§ **Records from a collection**

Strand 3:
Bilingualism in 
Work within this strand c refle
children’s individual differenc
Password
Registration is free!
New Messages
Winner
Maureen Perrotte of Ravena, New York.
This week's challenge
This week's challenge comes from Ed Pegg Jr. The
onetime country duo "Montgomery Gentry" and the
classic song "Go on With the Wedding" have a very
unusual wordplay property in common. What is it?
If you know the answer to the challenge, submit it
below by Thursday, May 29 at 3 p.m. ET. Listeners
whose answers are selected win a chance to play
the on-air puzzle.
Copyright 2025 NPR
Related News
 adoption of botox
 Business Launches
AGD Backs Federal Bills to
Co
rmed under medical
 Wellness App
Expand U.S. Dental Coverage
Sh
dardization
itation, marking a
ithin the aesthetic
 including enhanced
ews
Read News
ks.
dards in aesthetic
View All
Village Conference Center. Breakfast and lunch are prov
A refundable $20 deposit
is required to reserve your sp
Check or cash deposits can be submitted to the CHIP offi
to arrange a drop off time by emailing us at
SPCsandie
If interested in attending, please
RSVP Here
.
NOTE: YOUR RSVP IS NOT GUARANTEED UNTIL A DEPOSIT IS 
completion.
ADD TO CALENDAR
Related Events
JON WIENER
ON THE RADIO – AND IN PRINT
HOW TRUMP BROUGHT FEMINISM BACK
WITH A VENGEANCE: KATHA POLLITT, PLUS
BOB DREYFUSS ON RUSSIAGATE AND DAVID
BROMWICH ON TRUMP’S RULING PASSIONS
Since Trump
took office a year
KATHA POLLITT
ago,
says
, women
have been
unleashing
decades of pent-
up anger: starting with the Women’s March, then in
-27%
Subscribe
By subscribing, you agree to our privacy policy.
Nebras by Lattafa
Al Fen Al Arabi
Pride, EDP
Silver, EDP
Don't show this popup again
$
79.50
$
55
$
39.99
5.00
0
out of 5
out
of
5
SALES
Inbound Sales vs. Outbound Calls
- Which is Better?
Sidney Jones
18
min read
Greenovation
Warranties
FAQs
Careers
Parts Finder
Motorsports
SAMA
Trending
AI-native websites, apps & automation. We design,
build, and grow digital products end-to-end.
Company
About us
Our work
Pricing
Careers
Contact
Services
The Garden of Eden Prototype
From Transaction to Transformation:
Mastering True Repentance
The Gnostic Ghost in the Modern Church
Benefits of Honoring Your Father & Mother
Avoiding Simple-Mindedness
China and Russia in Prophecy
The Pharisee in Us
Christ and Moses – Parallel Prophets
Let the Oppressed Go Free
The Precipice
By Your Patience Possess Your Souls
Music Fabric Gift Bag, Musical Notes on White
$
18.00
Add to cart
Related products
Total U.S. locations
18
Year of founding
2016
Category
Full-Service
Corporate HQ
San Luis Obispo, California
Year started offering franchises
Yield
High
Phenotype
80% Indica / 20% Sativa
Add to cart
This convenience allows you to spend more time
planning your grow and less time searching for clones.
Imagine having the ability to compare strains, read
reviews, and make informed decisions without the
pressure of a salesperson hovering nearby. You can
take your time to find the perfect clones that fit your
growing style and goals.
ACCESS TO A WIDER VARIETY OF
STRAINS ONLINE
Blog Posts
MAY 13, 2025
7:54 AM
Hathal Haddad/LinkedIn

§ **ASSIGNMENT**
Return each line from the entries above that includes "clones".

§ **RESPONSE**
planning your grow and less time searching for clones.
take your time to find the perfect clones that fit your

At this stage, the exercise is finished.